90% of your audience will be lurkers, but rest assured they still see your content and will share/engage with it when it resonates.
Encourage participation where you can.
#2 Insist on introductions
Have everyone share something about themselves when they enter the group to provide context and spark possible connections.
You never know who in the group might need their services.
#3 Don’t always talk business
People also want to share memes, jokes, and engage in lighter conversations.
Indulge these desires from time to time.
#4 Moderate lightly
Divergent views are great for healthy debate.
Don’t ban people for petty reasons — you’ll make people feel unsafe to share their thoughts.
Think of your community as a campfire conversation, not a dictatorship.
#5 Share admin rights where appropriate
This ensures the community can live on in your absence.
Shared admin rights also make people more invested.
#6 Meet people and share photos
Host and attend in-person meetups and share pics with the group.
This help to put faces to names and encourages future attendance at meetups.
#7 Celebrate the best of your community
If someone lands a new job or client, creates a newsletter, or achieves something else noteworthy, highlight their achievement in the group.
This encourages others to reach for the spotlight.
#8 Create brand ambassadors
Give them the resources and authority to spread the word about your community, product, or practice.
#9 Host Live videos and Spaces
In place of meetups, live streams and Spaces help people put faces and voices to names.
They also allow people to share their thoughts in a more nuanced way than text alone can offer.
#10 Gather data continuously
Who is your main audience, and what do they engage with?
Where are they located, how old are they, and what do they do for a living?
What do they like to eat or do for fun?
These little facts help you engage better with them and set up events they’d enjoy.
14 ways to monetize your community
Over time, your community can sustain you full-time. Here are 14 ways to monetize an engaged community:
Premium channels: Offer more resources and personalized recommendations
1-on-1 coaching: Sell your time and expertise for cash
Paid newsletter subscriptions: Sell access to insider-only emails
Digital templates and tools: Create and sell templates that help people get started faster
Courses and certifications: Create video and text courses and offer certifications
Super Follows and Ticketed Spaces: Leverage your community to add Super Followers to your Twitter account (if eligible)

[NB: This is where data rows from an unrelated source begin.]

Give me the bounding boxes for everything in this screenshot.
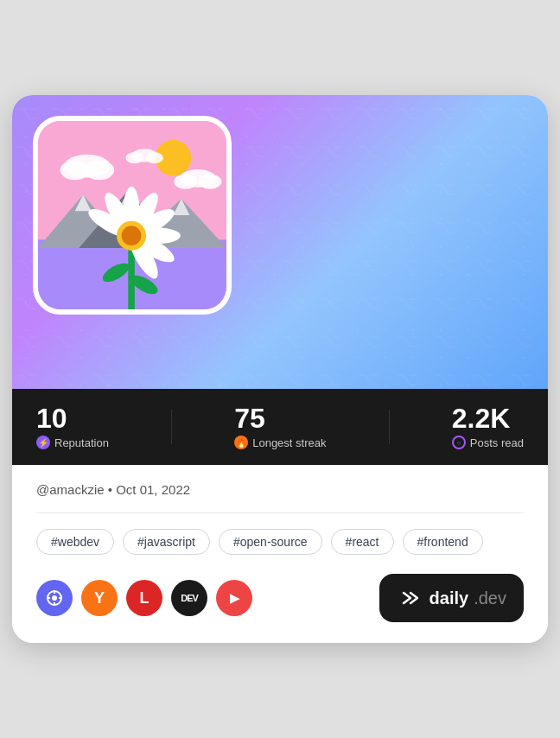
svg-point-13 [145, 152, 163, 163]
reputation-icon: ⚡ [36, 436, 50, 449]
tag-frontend[interactable]: #frontend [403, 529, 483, 555]
tag-webdev[interactable]: #webdev [36, 529, 114, 555]
avatar [33, 116, 232, 315]
social-youtube-icon[interactable]: ▶ [216, 580, 252, 616]
brand-logo: daily.dev [397, 584, 506, 612]
posts-label: ○ Posts read [452, 436, 524, 449]
svg-point-32 [122, 226, 142, 245]
brand-suffix: .dev [474, 588, 506, 608]
brand-badge: daily.dev [379, 574, 524, 622]
streak-label: 🔥 Longest streak [234, 436, 326, 449]
section-divider [36, 512, 524, 513]
header-background: ⌥ [12, 95, 548, 389]
tag-react[interactable]: #react [331, 529, 394, 555]
social-y-combinator-icon[interactable]: Y [81, 580, 118, 616]
profile-card: ⌥ [12, 95, 548, 643]
stat-divider-2 [389, 410, 390, 444]
user-handle: @amackzie [36, 482, 105, 497]
svg-point-7 [85, 160, 114, 180]
posts-icon: ○ [452, 436, 466, 449]
join-date: Oct 01, 2022 [116, 482, 190, 497]
stat-reputation: 10 ⚡ Reputation [36, 404, 109, 449]
social-lobsters-icon[interactable]: L [126, 580, 162, 616]
profile-body: @amackzie • Oct 01, 2022 #webdev #javasc… [12, 465, 548, 643]
daily-dev-logo-icon [397, 584, 424, 612]
reputation-value: 10 [36, 404, 109, 432]
tag-open-source[interactable]: #open-source [219, 529, 322, 555]
svg-point-12 [125, 152, 143, 163]
social-devto-icon[interactable]: DEV [171, 580, 207, 616]
social-icons: Y L DEV ▶ [36, 580, 252, 616]
svg-point-9 [174, 175, 197, 189]
tag-javascript[interactable]: #javascript [123, 529, 210, 555]
stat-posts: 2.2K ○ Posts read [452, 404, 524, 449]
footer-row: Y L DEV ▶ daily.dev [36, 574, 524, 622]
brand-name: daily [430, 588, 469, 608]
svg-point-34 [52, 595, 57, 601]
posts-value: 2.2K [452, 404, 524, 432]
user-meta: @amackzie • Oct 01, 2022 [36, 482, 524, 497]
streak-icon: 🔥 [234, 436, 248, 449]
stat-streak: 75 🔥 Longest streak [234, 404, 326, 449]
stat-divider-1 [171, 410, 172, 444]
streak-value: 75 [234, 404, 326, 432]
reputation-label: ⚡ Reputation [36, 436, 109, 449]
meta-separator: • [108, 482, 116, 497]
tags-container: #webdev #javascript #open-source #react … [36, 529, 524, 555]
social-crosshair-icon[interactable] [36, 580, 73, 616]
stats-bar: 10 ⚡ Reputation 75 🔥 Longest streak 2.2K… [12, 389, 548, 465]
svg-point-10 [199, 175, 222, 189]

Marketplaces: Create a platform for members to sell their offerings, like an e-commerce website for a community of jewelry makers
Competitions: Create games and tournaments with appropriate prizes and charge for registration, like an e-sports tournament for a gaming community
Events: Host paid events like wine tasting for wine lovers or conference tickets for digital marketers
Merchandise: Create clothing and accessories related to your community, like aprons for chefs and t-shirts for sports fans
Paid research: Sell companies access to market research, such as charging cosmetics brands to survey a community of makeup artists
Ads: Sell sponsorships to brands that want to reach audiences like yours
Referrals: Offer a small fee for each new client a community member sends your way
Paid job listings: Charge companies to advertise job vacancies in your community of candidates
The only limit is your imagination.
Build a community around your business
Marketing around a specific community is a winning strategy.
You get to build better products and meet cool people who introduce you to others like them.
Launching your own community isn’t difficult, either. If you’re reading this on a phone, you likely already have WhatsApp, Telegram, Facebook, Discord, or Slack installed on it.
Create a group on one of those apps, share the link on your socials, and start building an engaged community.
Bookmark and revisit this page often for ideas on how to grow, sustain, and monetize your community.